*** Opening DATA RECORDS ***

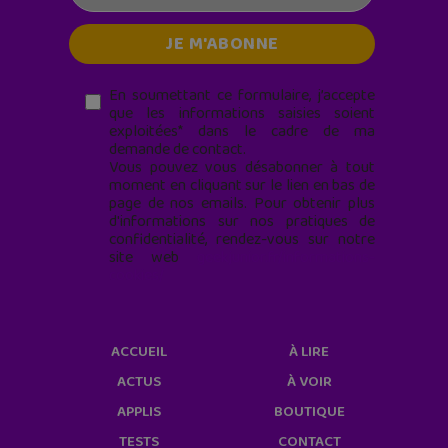
En soumettant ce formulaire, j’accepte
que les informations saisies soient
exploitées* dans le cadre de ma
demande de contact.
Vous pouvez vous désabonner à tout
moment en cliquant sur le lien en bas de
page de nos emails. Pour obtenir plus
d'informations sur nos pratiques de
confidentialité, rendez-vous sur notre
site web
geekjunior.fr/informations-
cookies/
ACCUEIL
À LIRE
ACTUS
À VOIR
APPLIS
BOUTIQUE
TESTS
CONTACT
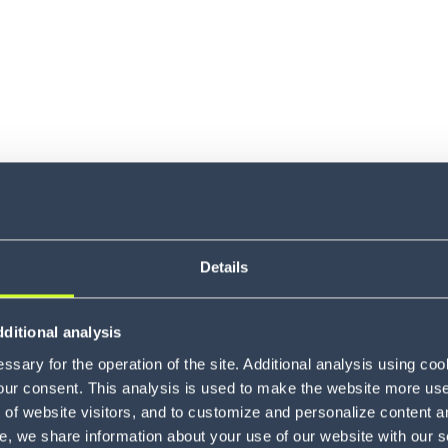
Details
Körber und KKR, und führender Anbieter von End-to-End
Übernahme von MercuryGate International Inc., einem 
ditional analysis
unterzeichnet. MercuryGate steht für multimodale Op
sary for the operation of the site. Additional analysis using co
iniert mit schneller Implementierung und messbaren
our consent. This analysis is used to make the website more user-
erer strategischer Schritt, das Supply-Chain-Software-
of website visitors, and to customize and personalize content an
rn, die für Kunden flexibel anpassbar und skalierbar 
e, we share information about your use of our website with our s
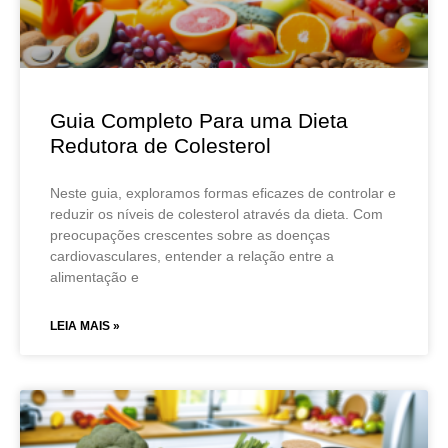
Guia Completo Para uma Dieta
Redutora de Colesterol
Neste guia, exploramos formas eficazes de controlar e
reduzir os níveis de colesterol através da dieta. Com
preocupações crescentes sobre as doenças
cardiovasculares, entender a relação entre a
alimentação e
LEIA MAIS »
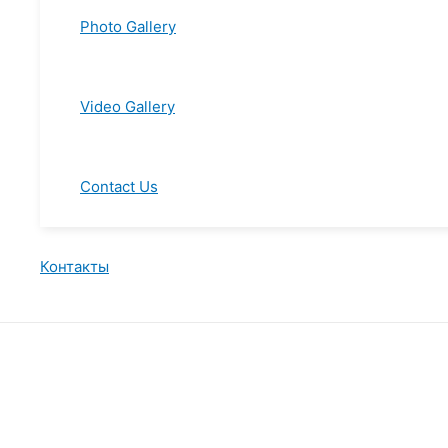
Photo Gallery
Video Gallery
Contact Us
Контакты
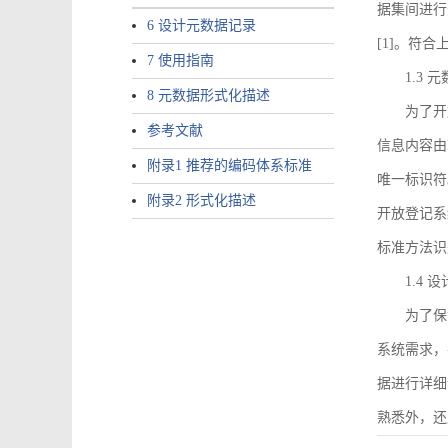
据集间进行
6 设计元数据记录
[1]。符
7 使用指南
1.3
8 元数据形式化描述
为了开
参考文献
信息内容由I
附录1 推荐的编码体系标准
唯一标识符
附录2 形式化描述
开放登记系
标准方法识
1.4
为了保
系统需求，
据进行详细
熟悉外，还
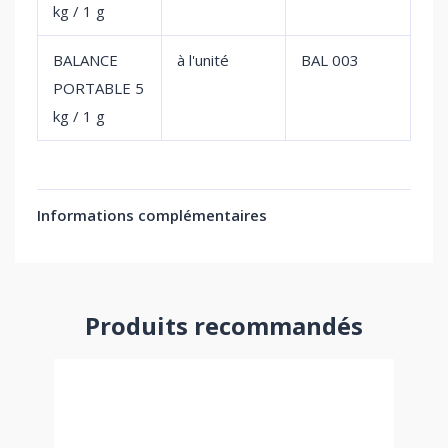
kg / 1 g
BALANCE
à l'unité
BAL 003
PORTABLE 5
kg / 1 g
Informations complémentaires
Produits recommandés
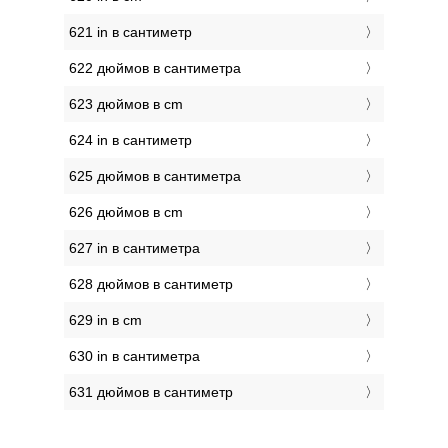
621 in в сантиметр
622 дюймов в сантиметра
623 дюймов в cm
624 in в сантиметр
625 дюймов в сантиметра
626 дюймов в cm
627 in в сантиметра
628 дюймов в сантиметр
629 in в cm
630 in в сантиметра
631 дюймов в сантиметр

*** Closing DATA RECORDS ***

### PROBLEM TO WORK ON
Show all lines from the listing above in which "сантиметра" appears.

### EXERCISE OUTPUT
622 дюймов в сантиметра
625 дюймов в сантиметра
627 in в сантиметра
630 in в сантиметра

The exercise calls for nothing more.